### Material provided
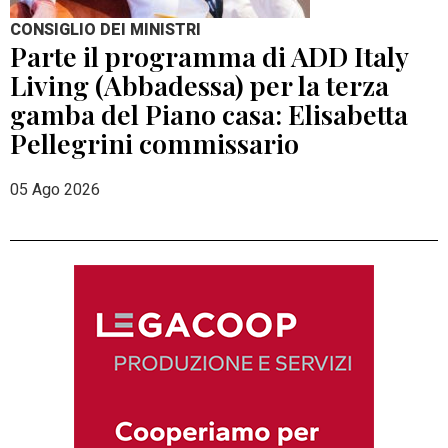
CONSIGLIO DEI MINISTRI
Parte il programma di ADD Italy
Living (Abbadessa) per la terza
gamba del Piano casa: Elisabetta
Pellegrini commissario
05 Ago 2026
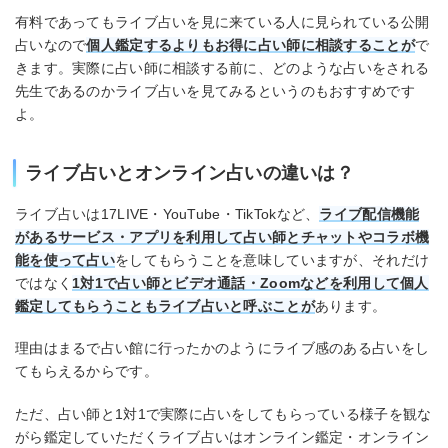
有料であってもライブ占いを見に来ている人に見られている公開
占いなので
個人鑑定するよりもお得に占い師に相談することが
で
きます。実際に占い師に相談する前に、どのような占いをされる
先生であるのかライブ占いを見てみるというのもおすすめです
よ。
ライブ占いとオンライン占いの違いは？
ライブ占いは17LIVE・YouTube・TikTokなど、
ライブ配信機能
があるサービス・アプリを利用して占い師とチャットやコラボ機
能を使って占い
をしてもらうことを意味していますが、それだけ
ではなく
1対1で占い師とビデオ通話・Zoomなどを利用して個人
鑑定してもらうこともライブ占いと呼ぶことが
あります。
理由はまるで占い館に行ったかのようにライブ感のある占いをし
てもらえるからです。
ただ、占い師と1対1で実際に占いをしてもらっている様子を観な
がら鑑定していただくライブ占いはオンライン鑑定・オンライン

### Try it
Make an exact copy of the lines running from the one with "鑑定してもらうこともライブ占いと呼ぶことが" to the last line of the listing, including both ends.

### Task solution
鑑定してもらうこともライブ占いと呼ぶことが
あります。
理由はまるで占い館に行ったかのようにライブ感のある占いをし
てもらえるからです。
ただ、占い師と1対1で実際に占いをしてもらっている様子を観な
がら鑑定していただくライブ占いはオンライン鑑定・オンライン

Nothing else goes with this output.